<<<<
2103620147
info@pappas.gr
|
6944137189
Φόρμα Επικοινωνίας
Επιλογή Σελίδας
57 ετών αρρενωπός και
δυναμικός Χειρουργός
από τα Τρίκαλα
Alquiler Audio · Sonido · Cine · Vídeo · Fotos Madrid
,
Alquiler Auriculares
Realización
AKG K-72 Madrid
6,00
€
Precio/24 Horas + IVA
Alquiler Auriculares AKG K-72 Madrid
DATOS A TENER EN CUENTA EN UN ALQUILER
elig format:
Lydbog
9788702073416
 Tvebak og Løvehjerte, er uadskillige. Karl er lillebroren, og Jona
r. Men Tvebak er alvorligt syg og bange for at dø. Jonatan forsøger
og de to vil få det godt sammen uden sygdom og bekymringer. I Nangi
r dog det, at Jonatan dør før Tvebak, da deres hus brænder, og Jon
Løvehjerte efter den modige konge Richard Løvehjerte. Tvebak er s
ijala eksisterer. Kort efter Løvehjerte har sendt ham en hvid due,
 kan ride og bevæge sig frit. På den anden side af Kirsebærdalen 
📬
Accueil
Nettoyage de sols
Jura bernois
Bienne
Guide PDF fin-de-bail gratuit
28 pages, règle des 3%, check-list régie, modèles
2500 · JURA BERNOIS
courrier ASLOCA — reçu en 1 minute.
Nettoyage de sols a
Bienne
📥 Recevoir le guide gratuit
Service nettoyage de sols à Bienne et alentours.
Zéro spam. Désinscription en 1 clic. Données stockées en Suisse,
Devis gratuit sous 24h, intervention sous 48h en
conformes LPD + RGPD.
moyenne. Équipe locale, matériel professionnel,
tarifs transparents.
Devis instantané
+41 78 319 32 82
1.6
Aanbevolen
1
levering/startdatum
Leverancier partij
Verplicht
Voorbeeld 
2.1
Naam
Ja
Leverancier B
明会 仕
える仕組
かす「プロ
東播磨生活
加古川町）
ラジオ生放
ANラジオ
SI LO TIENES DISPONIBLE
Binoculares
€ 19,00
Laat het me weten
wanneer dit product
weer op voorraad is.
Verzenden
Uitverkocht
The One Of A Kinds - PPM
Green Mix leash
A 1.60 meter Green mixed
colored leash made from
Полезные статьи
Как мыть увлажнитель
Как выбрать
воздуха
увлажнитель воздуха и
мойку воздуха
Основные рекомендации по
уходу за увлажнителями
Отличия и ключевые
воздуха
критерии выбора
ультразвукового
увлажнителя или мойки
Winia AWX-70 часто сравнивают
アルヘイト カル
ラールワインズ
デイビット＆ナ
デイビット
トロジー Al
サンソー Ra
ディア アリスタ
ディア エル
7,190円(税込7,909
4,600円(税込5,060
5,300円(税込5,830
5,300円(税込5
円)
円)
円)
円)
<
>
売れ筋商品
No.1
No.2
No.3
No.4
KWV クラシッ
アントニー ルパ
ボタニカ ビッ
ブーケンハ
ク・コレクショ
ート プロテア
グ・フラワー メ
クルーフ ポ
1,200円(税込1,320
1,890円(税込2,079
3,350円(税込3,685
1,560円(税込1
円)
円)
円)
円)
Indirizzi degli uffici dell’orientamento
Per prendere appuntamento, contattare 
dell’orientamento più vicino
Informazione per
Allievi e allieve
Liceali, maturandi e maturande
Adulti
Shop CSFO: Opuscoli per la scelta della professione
>>>>
# [About this task]
Set the entries down again exactly, beginning with their first line and ending with the line that contains "Precio/24 Horas + IVA"; omit all other lines.

# [Output of the task]
2103620147
info@pappas.gr
|
6944137189
Φόρμα Επικοινωνίας
Επιλογή Σελίδας
57 ετών αρρενωπός και
δυναμικός Χειρουργός
από τα Τρίκαλα
Alquiler Audio · Sonido · Cine · Vídeo · Fotos Madrid
,
Alquiler Auriculares
Realización
AKG K-72 Madrid
6,00
€
Precio/24 Horas + IVA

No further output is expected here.